The herd was mostly young stags with just a couple of mature males and about a dozen females.
I've seen Red deer on many occasions on this stretch of road but never in any thing like these numbers.
Needless to say i left a camera at work and the other at home.

Colin

Hi Colin I travelled down the causewaymire on Sunday the 15th and just across from where they cut the peats there were lots of them,must have been around 50 at least!Great sight to see! x

kas
21-Feb-09, 22:56
Dont think I have seen that photo before. Nice one.

Errogie
21-Feb-09, 22:59
I don't think I've ever seen a "herd" of roe deer.

Haweswater
01-May-09, 20:21
Roe deer will not be found in herds. At the very most one might observe a family group comprising a buck, doe and fawn(s).

All deer, other than caribou/reindeer are essentially forest animals. Red deer adapted to life on the open hill over centuries in the face of a gradual demise of large tracts of woodland. Roe deer, by contrast, remain forest dwellers.

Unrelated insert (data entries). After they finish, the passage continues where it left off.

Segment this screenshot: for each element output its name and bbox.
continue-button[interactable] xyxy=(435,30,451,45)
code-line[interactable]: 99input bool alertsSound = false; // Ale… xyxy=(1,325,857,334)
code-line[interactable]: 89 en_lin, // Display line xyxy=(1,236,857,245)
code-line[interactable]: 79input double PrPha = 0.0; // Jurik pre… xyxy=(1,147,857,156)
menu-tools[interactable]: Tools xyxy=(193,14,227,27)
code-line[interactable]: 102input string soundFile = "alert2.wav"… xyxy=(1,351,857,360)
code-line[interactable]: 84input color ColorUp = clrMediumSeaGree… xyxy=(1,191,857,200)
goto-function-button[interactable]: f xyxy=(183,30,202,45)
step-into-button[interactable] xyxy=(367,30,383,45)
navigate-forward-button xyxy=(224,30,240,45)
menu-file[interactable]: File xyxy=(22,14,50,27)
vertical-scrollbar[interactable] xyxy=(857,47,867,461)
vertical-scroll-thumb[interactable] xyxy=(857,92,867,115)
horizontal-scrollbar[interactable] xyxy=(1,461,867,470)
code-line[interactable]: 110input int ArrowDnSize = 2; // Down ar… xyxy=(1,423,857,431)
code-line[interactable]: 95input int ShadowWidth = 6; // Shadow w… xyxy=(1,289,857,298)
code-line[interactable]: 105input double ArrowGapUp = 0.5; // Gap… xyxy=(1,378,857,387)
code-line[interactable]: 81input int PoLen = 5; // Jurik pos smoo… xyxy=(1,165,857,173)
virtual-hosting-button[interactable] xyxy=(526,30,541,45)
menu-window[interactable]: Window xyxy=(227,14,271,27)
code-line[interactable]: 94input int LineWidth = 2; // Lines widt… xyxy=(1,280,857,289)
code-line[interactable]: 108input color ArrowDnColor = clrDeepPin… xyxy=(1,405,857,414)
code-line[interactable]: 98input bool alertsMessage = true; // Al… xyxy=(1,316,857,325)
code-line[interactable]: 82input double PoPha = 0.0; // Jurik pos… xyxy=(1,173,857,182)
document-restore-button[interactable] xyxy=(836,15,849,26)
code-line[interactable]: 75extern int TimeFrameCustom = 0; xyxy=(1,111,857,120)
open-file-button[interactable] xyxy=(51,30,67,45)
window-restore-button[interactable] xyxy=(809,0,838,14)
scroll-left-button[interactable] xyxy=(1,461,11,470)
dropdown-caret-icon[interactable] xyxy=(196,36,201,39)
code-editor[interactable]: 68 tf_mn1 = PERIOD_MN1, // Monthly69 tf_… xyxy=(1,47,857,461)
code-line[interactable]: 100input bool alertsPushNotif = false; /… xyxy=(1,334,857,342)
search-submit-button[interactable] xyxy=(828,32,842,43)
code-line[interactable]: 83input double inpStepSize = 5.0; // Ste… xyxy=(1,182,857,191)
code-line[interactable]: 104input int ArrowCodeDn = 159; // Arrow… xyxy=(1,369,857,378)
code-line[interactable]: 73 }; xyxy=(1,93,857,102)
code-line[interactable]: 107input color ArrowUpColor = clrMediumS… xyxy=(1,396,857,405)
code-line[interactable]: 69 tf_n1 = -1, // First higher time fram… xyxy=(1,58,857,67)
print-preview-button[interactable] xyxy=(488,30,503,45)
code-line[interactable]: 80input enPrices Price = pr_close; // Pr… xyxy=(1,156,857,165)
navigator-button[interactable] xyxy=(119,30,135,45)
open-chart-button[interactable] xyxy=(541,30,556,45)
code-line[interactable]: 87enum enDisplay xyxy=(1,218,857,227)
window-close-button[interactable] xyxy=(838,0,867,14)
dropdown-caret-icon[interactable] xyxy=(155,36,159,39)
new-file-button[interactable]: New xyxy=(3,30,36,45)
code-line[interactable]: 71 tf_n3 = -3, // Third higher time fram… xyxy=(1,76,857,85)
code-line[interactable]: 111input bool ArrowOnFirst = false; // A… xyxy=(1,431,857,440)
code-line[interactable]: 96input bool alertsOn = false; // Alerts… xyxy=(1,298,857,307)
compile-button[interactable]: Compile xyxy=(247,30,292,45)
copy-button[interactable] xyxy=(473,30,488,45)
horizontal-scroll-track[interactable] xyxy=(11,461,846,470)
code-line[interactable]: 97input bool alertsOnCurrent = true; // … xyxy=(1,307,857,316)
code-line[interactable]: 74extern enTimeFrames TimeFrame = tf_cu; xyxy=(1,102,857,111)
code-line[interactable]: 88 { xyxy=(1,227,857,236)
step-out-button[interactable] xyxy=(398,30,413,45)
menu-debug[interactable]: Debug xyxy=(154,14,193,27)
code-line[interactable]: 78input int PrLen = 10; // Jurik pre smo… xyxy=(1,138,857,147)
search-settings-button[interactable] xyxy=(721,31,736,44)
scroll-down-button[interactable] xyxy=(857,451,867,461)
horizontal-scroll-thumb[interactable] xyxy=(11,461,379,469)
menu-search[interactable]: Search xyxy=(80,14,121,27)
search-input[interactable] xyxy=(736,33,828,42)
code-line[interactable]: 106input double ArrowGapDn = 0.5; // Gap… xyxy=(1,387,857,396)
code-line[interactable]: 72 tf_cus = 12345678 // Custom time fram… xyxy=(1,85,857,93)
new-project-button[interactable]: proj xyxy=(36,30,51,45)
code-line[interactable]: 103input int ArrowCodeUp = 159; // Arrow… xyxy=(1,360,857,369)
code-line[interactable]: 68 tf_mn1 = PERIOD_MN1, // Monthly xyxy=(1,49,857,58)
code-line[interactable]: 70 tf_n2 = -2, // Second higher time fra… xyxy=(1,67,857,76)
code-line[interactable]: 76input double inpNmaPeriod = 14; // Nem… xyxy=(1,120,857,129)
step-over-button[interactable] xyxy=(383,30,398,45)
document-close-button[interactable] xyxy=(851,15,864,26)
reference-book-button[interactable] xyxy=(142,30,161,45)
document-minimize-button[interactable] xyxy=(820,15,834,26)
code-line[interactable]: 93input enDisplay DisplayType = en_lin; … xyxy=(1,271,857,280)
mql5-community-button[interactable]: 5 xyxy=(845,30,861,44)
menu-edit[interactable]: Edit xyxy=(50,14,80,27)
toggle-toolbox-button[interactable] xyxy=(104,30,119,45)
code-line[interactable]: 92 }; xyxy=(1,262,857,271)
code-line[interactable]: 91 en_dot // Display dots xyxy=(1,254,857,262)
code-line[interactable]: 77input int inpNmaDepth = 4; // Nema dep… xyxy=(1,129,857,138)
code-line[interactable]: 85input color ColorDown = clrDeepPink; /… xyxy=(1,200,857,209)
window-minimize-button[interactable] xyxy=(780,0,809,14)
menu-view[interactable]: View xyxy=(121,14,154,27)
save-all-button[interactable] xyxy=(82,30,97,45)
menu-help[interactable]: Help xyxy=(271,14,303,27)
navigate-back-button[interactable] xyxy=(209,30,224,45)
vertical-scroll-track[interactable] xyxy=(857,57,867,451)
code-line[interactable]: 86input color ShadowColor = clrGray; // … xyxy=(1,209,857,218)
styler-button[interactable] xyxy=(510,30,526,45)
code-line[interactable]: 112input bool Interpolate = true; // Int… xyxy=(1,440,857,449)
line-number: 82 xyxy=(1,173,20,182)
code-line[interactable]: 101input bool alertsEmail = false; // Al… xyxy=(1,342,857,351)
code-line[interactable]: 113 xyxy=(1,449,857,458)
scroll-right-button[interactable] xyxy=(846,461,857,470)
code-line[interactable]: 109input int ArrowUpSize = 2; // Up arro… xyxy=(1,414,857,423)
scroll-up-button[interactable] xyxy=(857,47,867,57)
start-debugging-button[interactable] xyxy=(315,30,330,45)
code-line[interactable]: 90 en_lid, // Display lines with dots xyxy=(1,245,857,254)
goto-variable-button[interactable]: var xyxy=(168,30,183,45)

When the opportunity arises (e.g. when afforested areas attain maturity so that browsing deer no longer pose a threat to growing timber) Red deer will return to their natural habitat of woodland.

Magnificant as it may be to catch a glimpse of a herd, the growth in population of Red deer during the last 25 years has had an unfortunate impact on attempts throughout the Highlands to encourage natural regeneration of native pine and birch woods - which in turn would lead to enhanced biodiversity. Further to that, previously well managed herds on Highland estates ensured a very healthy stock of beasts. Given the decline in the number of professional stalkers and appropriate management of deer forests (not necessarily a wooded area), the overall health of Scotland's Red deer stock is in question.

Red deer, other than when calves (when Golden eagles and foxes can strike), have no natural predators - only Man. Owing to our destruction of prey species such as the wolf and lynx, we have had to manage the deer populations. That's what happens when we upset the balance of nature - one species can so easily dominate at the expense of others.

Seabird
01-May-09, 23:29
you are correct in saying that Roe deer don't gather in herds.
I was using the dictionary meaning of herd "group of animals feeding and living together"
It might have been better to use the words "Smaller Groups".
I did observe a group at Loch May, it consisted of 2 males and 6 females.